Social insurance programs help households get back on their feet quickly and re-engage in the economy, stabilizing local economies. A 2025 analysis of one direct cash assistance program in Flint, Michigan, found that every dollar invested in families produces an additional 60 cents to $3 that circulates in the local economy. Yet without robust social programs to support household spending on basic needs when experiencing a loss in income or during moments of economic downturn, the cumulative effects can be self-reinforcing and lead to wider impacts.
This is why—beyond the well-documented ways in which reducing poverty is good for society by improving health outcomes and well-being, particularly for children—there is also an economic imperative to help households maintain their standards of living when they experience financial setbacks. Many social programs in the United States do just that on a regular basis, offering nutrition assistance, housing support, health insurance coverage, direct cash assistance, and more to tens of millions of Americans who would not otherwise be able to afford basic necessities.
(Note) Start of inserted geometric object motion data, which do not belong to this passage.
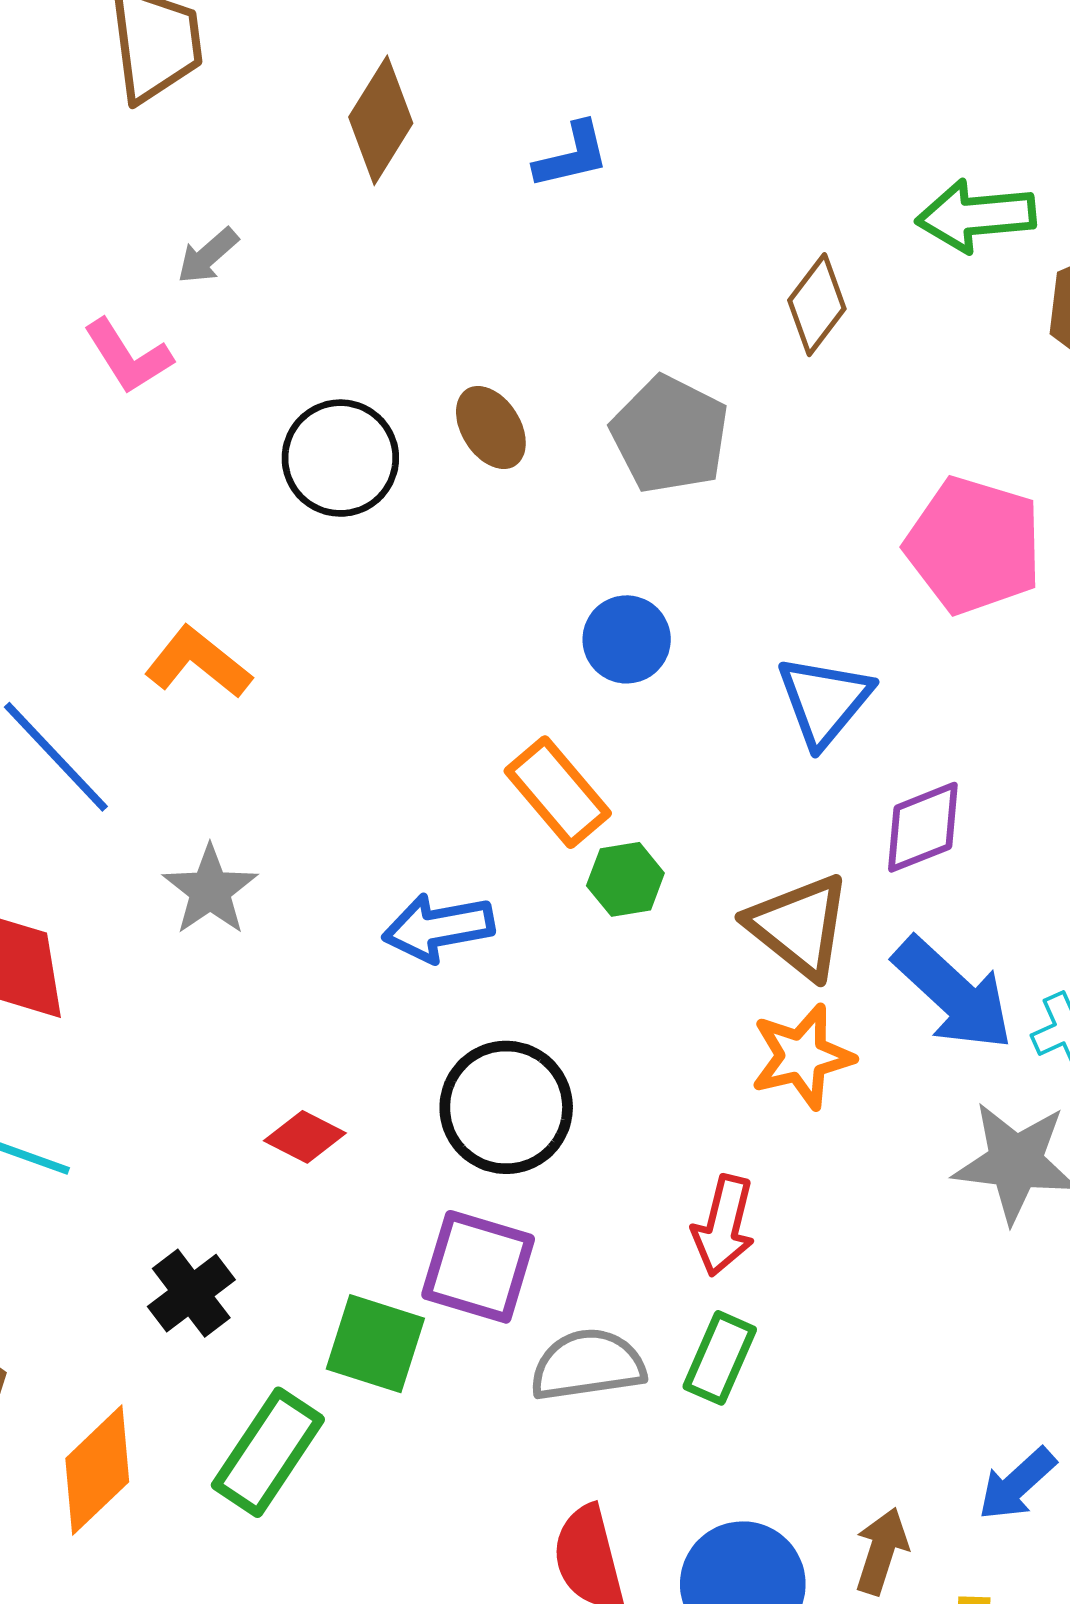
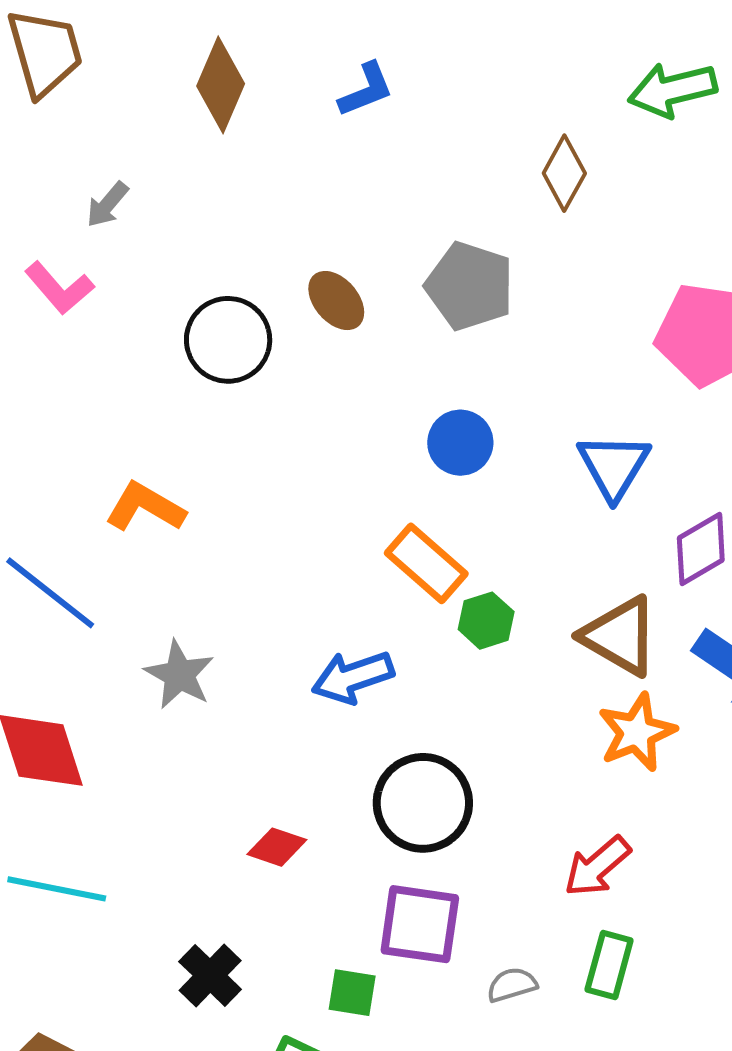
red arrow: (724, 1226) -> (597, 866), turned 44
green square: (375, 1344) -> (352, 993), size x0.7
gray semicircle: (588, 1365) -> (512, 985), size x0.6

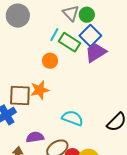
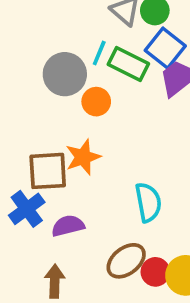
gray circle: (18, 16) -> (65, 74), moved
cyan semicircle: (73, 118) -> (148, 202), turned 65
purple semicircle: (35, 137) -> (68, 226), moved

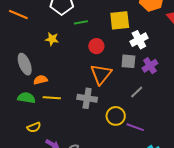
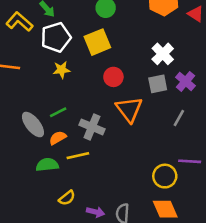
yellow square: (120, 20) -> (97, 42), moved
green line: (81, 22) -> (58, 112), moved
yellow star: (52, 39) -> (61, 70), moved
gray cross: (87, 98) -> (92, 127), moved, turned 30
yellow circle: (116, 116) -> (165, 176), moved

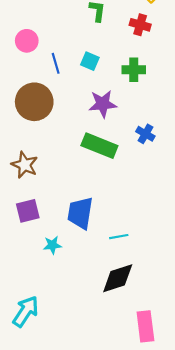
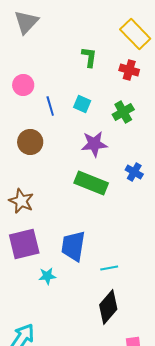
green cross: (134, 70) -> (123, 112), turned -30
brown circle: (34, 102) -> (30, 142), size x0.7
purple square: (28, 211) -> (24, 244), size x1.4
black diamond: (118, 278) -> (108, 307), turned -32

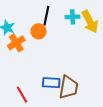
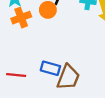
red line: (22, 95) -> (16, 75), turned -66

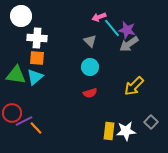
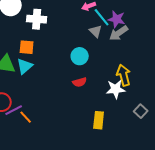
white cross: (37, 38) -> (37, 19), moved
gray triangle: (90, 41) -> (96, 31), moved
yellow arrow: (134, 86) -> (124, 75), turned 120
white star: (126, 131) -> (116, 89), moved

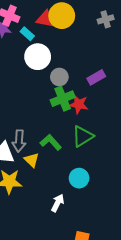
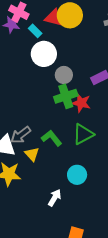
gray arrow: (19, 141) -> (21, 135), turned 45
But despite their social and economic benefits, U.S. social insurance programs are a patchwork quilt, with some states being more or less generous with benefits or eligibility, even for programs funded in part by the federal government, as is the case with Unemployment Insurance, for instance. These variations not only increase inequality and reduce the efficiency of these programs, but also increase the likelihood that Americans end up falling through the cracks. This unnecessarily harms individual households and limits the collective ability of the U.S. workforce to weather economic hardships.
Take, for example, the Temporary Assistance for Needy Families program, a federal block grant that, among other things, funds state-administered cash assistance for low-income families. On average, these funds only reach 1 out of every 5 eligible families in the United States, greatly limiting the program’s potential to help families get back on their feet when they experience setbacks. Lack of resources at the household level is particularly harmful for children. In the long term, experiencing poverty as a child has broad economic costs and is linked to a range of worse outcomes, including worse health and lower lifetime earnings.
In order to foster a resilient and dynamic economy that supports economic growth, U.S. social insurance programs must be able to help individuals, families, and workers stay resilient and successfully navigate moments of financial difficulty. The strength of these programs are particularly salient in moments of broad economic uncertainty such as the one many Americans are currently facing.
Rather than cut funding for social insurance programs that help low-income families and individuals, policymakers can tap into proven policy solutions, such as expanding Unemployment Insurance, improving the Supplemental Nutrition Assistance Program, bolstering Medicaid, and offering direct cash assistance to help households navigate tough economic times and protect U.S. economic growth and prosperity. The economics are clear: Robust social programs not only are good for individual families’ well-being, but also bolster economic resilience and, in turn, reinforce economic growth and local economies across the country.